• _THE TASK_:
Every line of the material that mentions the word "kolečko" should be copied out.

• _PROVIDED DATA_:
------------------------------------------------
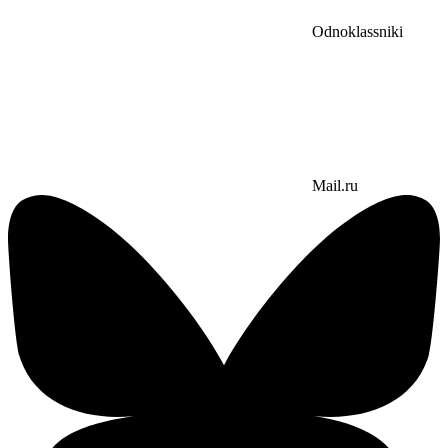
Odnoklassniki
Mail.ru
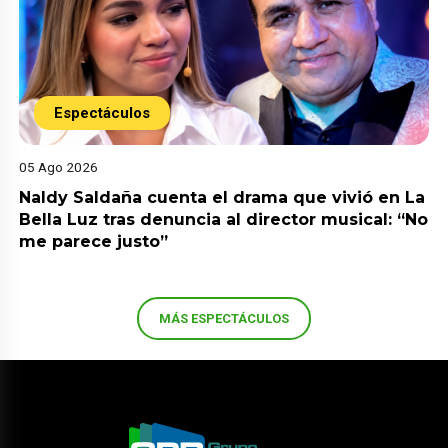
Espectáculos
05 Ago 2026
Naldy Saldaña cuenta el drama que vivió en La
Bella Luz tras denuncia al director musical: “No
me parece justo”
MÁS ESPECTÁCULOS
------------------------------------------------
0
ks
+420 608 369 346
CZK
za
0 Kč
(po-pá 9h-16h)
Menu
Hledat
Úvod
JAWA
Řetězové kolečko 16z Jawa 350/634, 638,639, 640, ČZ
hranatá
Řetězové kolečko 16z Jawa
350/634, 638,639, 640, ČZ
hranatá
------------------------------------------------
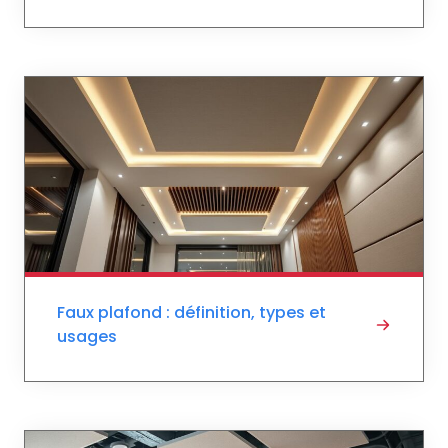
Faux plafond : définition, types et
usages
------------------------------------------------
• _TASK ANSWER_:
Řetězové kolečko 16z Jawa 350/634, 638,639, 640, ČZ
Řetězové kolečko 16z Jawa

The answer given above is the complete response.